[INFORMATION PROVIDED Boundary: Start]

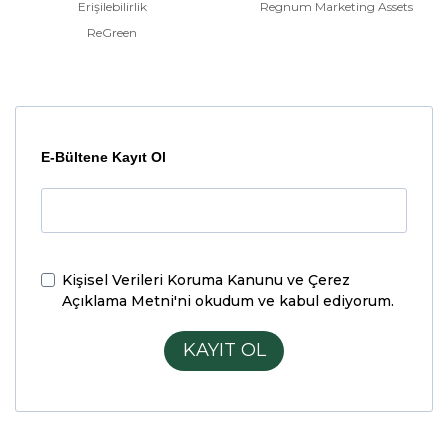
Erişilebilirlik
Regnum Marketing Assets
ReGreen
E-Bültene Kayıt Ol
Kişisel Verileri Koruma Kanunu ve Çerez
Açıklama Metni'ni
okudum ve kabul ediyorum.
KAYIT OL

[INFORMATION PROVIDED Boundary: End]

# [ASSIGNED TASK]
Give an exact copy of the entries, excluding all pictures.

# [RESULT OF THE TASK]
Erişilebilirlik
Regnum Marketing Assets
ReGreen
E-Bültene Kayıt Ol
Kişisel Verileri Koruma Kanunu ve Çerez
Açıklama Metni'ni
okudum ve kabul ediyorum.
KAYIT OL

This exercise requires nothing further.